The corollary question is, "What's the purpose of this thing I wrote? Is it supposed to be published and make a big splash?" I don’t know the answer to that any more than the singer at the local church who dreams of a recording contract and a big audience. Stay at your post and do your duty. Sing your heart out where you are. At a small church. At a prison ministry. In your bed in the hospital. At the Ryman.
Read Colossians 3:23-24. Seems he's saying that whatever you've been given to do, do it with all your heart.
So the follow-up question is—since a publisher hasn't snagged this idea, what do I do with it? My gut tells me you need forward movement. Take another step in the process of writing out your heart. That might mean sending it to yet another publisher. It could also mean putting that one away and moving on to a different idea. Who knows—perhaps the next idea will really sing with a publisher and you can tack this onto the caboose of the contract.
You're sitting at a really good place—but it doesn't feel good. You've opened yourself and your ideas up to the world and now it's responding. Or, in the case of the one publisher, they're not responding like you'd like. Okay. This is part of the hard process. You have to train your heart to wait, even when you don't feel like it. And even when you have a contract, you have to be in waiting mode of the heart. Always connected with what God is doing in you. That's the key to this—the stories, the books, the creativity that flows from you is doing something IN you. And for it to really make a dent in someone else, it has to first make a dent in you. You don't have control of how big a dent it makes. God controls that. You have to be faithful with what you've been given—and willing to go to the places of the heart he takes you so that the conforming he's doing in you leaks out in the writing and the speaking and everything that flows from it (or doesn't).
The other question you're asking is, "What is success?"
Most will point to a bestselling writer and say, "That’s success." They look at the numbers.
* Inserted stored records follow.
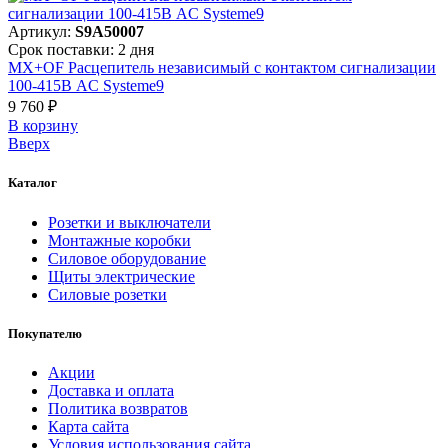
Артикул:
S9A50007
Срок поставки: 2 дня
MX+OF Расцепитель независимый с контактом сигнализации
100-415В AC Systeme9
9 760 ₽
В корзинy
Вверх
Каталог
Розетки и выключатели
Монтажные коробки
Силовое оборудование
Щиты электрические
Силовые розетки
Покупателю
Акции
Доставка и оплата
Политика возвратов
Карта сайта
Условия использования сайта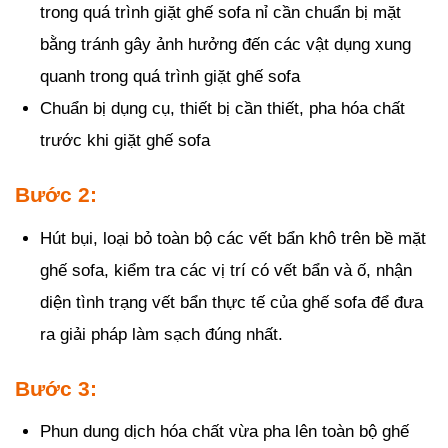
trong quá trình giặt ghế sofa nỉ cần chuẩn bị mặt
bằng tránh gây ảnh hưởng đến các vật dụng xung
quanh trong quá trình giặt ghế sofa
Chuẩn bị dụng cụ, thiết bị cần thiết, pha hóa chất
trước khi giặt ghế sofa
Bước 2:
Hút bụi, loại bỏ toàn bộ các vết bẩn khô trên bề mặt
ghế sofa, kiểm tra các vị trí có vết bẩn và ố, nhận
diện tình trạng vết bẩn thực tế của ghế sofa để đưa
ra giải pháp làm sạch đúng nhất.
Bước 3:
Phun dung dịch hóa chất vừa pha lên toàn bộ ghế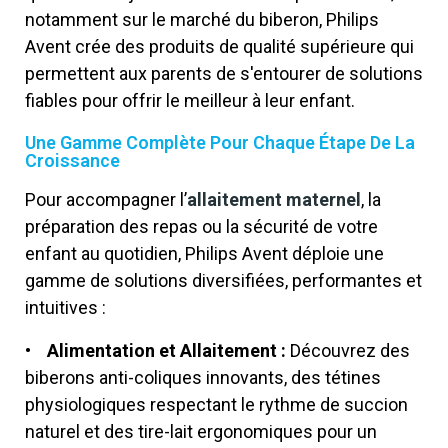
notamment sur le marché du biberon, Philips
Avent crée des produits de qualité supérieure qui
permettent aux parents de s'entourer de solutions
fiables pour offrir le meilleur à leur enfant.
Une Gamme Complète Pour Chaque Étape De La
Croissance
Pour accompagner l’
allaitement maternel
, la
préparation des repas ou la sécurité de votre
enfant au quotidien, Philips Avent déploie une
gamme de solutions diversifiées, performantes et
intuitives :
• Alimentation et Allaitement :
Découvrez des
biberons anti-coliques innovants, des tétines
physiologiques respectant le rythme de succion
naturel et des tire-lait ergonomiques pour un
Okay, that's fine. But put this in spiritual terms. Was Stephen a success? What about John the Baptist? Or the others in Hebrews 11 who were sawn in two? I want to be Joseph who spends time in prison and is elevated to "Pharoah" status so I can save my people. But what if that doesn't happen?
Write your heart out. God has given you this desire. Don't second-guess it. Go with it and see what happens in your own soul. And then release that good thing he's given, the ways he's working and changing and conforming you and let go of the expectation. You already have the success in the change that's happening inside you.
I used to listen to the voice, "Who are you to think you could write anything good?" Now I hear more clearly, "Who are you to hide what God has given you under a bushel basket?"